**Given entries:**
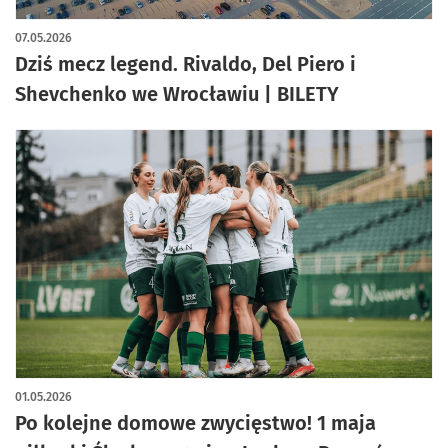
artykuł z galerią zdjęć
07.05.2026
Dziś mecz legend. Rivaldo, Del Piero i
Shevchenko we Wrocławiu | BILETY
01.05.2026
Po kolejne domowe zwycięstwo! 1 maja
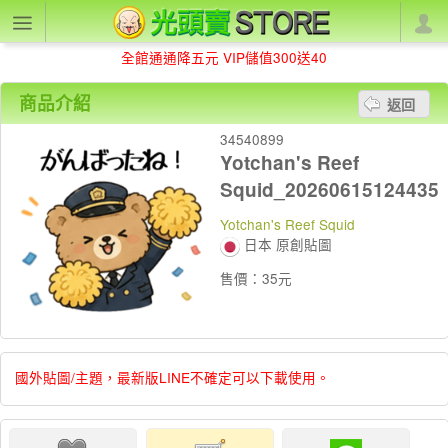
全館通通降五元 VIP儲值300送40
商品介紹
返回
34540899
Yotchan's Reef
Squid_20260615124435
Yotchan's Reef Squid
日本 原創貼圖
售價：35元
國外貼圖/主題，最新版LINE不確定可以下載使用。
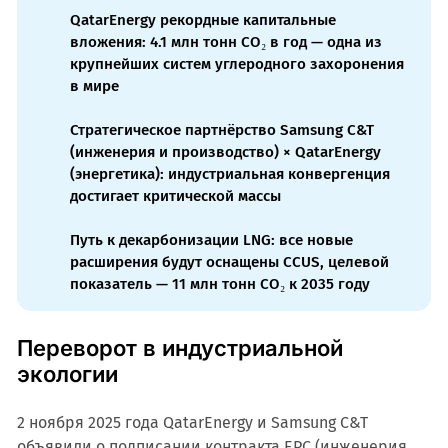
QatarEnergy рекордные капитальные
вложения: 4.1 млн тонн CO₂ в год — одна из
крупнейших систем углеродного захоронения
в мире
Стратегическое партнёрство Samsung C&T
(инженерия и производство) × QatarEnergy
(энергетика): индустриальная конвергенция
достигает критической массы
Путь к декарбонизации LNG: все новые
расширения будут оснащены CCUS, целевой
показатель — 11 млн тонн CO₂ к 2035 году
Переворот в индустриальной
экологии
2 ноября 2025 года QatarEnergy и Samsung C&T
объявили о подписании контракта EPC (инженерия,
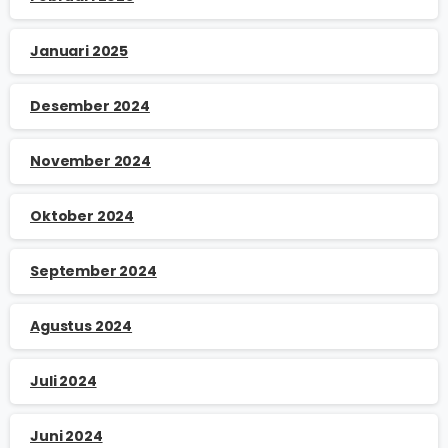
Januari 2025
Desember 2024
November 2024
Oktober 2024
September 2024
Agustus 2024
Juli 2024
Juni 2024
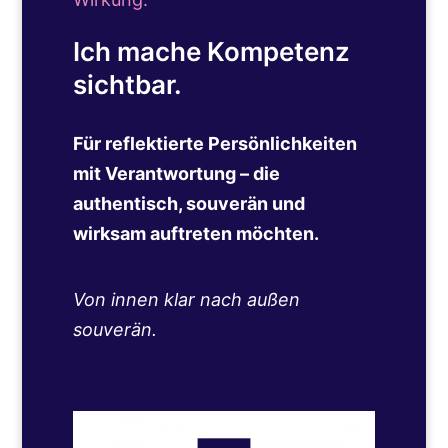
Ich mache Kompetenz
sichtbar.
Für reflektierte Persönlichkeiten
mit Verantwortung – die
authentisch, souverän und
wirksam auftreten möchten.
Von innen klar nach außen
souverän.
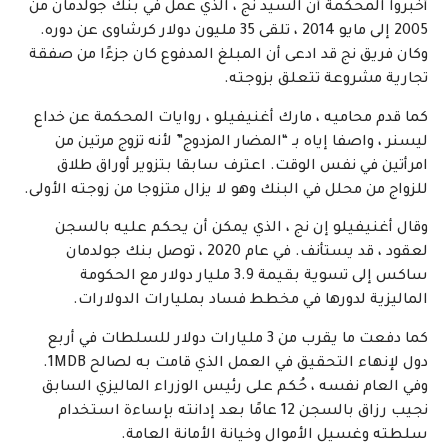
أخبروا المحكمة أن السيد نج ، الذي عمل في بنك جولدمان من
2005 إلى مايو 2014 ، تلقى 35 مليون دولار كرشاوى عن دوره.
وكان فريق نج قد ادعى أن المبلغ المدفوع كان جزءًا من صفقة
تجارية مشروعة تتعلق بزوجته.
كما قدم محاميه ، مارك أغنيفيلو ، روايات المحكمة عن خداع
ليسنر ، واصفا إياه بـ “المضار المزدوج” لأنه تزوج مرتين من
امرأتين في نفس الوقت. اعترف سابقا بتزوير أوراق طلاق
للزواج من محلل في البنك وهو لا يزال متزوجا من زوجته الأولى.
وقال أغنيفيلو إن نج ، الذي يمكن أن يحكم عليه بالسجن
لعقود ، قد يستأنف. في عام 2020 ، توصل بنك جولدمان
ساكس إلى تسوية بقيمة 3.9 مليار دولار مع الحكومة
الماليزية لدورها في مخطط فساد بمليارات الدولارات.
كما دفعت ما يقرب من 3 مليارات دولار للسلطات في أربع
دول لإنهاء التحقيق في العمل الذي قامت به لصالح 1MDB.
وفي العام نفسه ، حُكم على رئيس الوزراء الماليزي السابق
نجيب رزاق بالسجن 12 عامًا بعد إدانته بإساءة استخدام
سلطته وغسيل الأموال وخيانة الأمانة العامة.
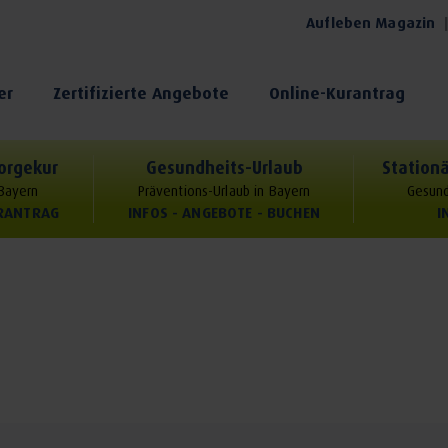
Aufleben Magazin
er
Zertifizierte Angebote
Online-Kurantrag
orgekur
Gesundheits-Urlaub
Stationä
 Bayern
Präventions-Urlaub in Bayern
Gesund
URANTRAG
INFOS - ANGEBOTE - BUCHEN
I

**What is expected:** Go down the entries above from the line containing "Переворот в индустриальной" to the line containing "امرأتين في نفس" and write out each line exactly, leaving pictures out.

**Response to this exercise:**
Переворот в индустриальной
экологии
2 ноября 2025 года QatarEnergy и Samsung C&T
объявили о подписании контракта EPC (инженерия,
Januari 2025
Desember 2024
November 2024
Oktober 2024
September 2024
Agustus 2024
Juli 2024
Juni 2024
Ich mache Kompetenz
sichtbar.
Für reflektierte Persönlichkeiten
mit Verantwortung – die
authentisch, souverän und
wirksam auftreten möchten.
Von innen klar nach außen
souverän.
أخبروا المحكمة أن السيد نج ، الذي عمل في بنك جولدمان من
2005 إلى مايو 2014 ، تلقى 35 مليون دولار كرشاوى عن دوره.
وكان فريق نج قد ادعى أن المبلغ المدفوع كان جزءًا من صفقة
تجارية مشروعة تتعلق بزوجته.
كما قدم محاميه ، مارك أغنيفيلو ، روايات المحكمة عن خداع
ليسنر ، واصفا إياه بـ “المضار المزدوج” لأنه تزوج مرتين من
امرأتين في نفس الوقت. اعترف سابقا بتزوير أوراق طلاق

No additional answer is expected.